Here’s what I hear as the basic melody Wandering Boy:
I’m playing this tune in the key of C, and am tuned to gCGCD, or “double C” tuning. Once there, see if you can find those core melody notes on the banjo, then consult the tab below if needed:
Wandering Boy, Core Melody
Step 3: Add Some Clawhammery Stuff
It won’t take much to turn this basic melody into a great sounding clawhammer piece. And this is a tune that doesn’t need a whole lot of embellishments, as the core melody is already so strong and compelling.

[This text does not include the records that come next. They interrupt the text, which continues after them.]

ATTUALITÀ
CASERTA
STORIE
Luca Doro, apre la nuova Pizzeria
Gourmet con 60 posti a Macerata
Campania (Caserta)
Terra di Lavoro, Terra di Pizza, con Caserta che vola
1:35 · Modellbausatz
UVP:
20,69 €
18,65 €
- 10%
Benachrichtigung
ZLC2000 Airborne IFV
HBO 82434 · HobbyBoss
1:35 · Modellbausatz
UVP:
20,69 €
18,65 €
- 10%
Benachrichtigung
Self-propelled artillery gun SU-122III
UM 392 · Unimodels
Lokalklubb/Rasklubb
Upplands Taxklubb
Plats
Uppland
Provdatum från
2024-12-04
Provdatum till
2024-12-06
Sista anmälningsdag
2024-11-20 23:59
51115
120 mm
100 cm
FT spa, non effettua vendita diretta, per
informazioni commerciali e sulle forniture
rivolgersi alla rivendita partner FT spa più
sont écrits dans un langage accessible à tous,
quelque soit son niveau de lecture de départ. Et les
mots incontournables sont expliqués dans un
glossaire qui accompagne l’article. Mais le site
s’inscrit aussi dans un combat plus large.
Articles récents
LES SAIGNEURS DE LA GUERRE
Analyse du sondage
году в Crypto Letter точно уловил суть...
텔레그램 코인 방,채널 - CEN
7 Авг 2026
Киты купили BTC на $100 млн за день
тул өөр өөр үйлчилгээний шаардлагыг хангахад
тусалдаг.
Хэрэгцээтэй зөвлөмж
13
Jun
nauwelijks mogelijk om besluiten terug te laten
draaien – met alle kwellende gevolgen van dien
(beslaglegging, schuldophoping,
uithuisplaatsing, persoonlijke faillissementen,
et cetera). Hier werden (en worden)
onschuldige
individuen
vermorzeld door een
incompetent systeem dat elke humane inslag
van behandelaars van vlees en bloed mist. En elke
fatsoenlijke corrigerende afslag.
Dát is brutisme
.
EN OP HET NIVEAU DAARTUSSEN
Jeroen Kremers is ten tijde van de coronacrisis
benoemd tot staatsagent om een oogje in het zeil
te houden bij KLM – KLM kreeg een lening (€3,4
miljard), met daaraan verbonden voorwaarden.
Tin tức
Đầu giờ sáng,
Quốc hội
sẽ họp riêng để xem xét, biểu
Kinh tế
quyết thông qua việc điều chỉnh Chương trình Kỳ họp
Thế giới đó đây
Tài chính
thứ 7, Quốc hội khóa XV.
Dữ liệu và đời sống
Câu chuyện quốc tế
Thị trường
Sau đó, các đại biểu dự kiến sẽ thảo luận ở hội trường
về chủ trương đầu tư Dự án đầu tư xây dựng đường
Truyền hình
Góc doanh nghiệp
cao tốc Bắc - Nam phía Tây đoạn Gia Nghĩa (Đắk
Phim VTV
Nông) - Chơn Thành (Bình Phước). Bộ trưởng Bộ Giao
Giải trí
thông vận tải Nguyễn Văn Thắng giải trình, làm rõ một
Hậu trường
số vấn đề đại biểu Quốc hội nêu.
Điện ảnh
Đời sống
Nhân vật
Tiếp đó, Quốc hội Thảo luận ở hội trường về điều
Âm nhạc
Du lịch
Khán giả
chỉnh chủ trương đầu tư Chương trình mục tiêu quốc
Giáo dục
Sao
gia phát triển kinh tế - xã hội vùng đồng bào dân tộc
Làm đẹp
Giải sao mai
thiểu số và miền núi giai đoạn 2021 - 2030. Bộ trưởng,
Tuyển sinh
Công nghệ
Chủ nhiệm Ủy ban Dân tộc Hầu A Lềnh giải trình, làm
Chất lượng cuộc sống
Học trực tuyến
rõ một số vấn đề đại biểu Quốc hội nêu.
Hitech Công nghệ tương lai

So, to create a basic clawhammer arrangement, we’ll adopt our usual protocol of keeping the notes that occur on the downbeat (the bolded notes in the tab), and then adding a ditty strum afterwards, like this (chords listed above the tab):
Wandering Boy, Basic Arrangement
And here’s what this version sounds like:
Step 4: Embellish To Taste
Now it’s time to add some personal flavor to the arrangement. In my particular version, I’ve syncopated a number of the melody notes through hammer ons and pull offs. The 5th measure also is a great place for inserting the “Galax” lick, in which the picking finger plays multiple notes in succession (in this case the 2nd string, followed by the 1st). This lick is indicated by the up arrow above the tablature (listen to the video to hear how it sounds).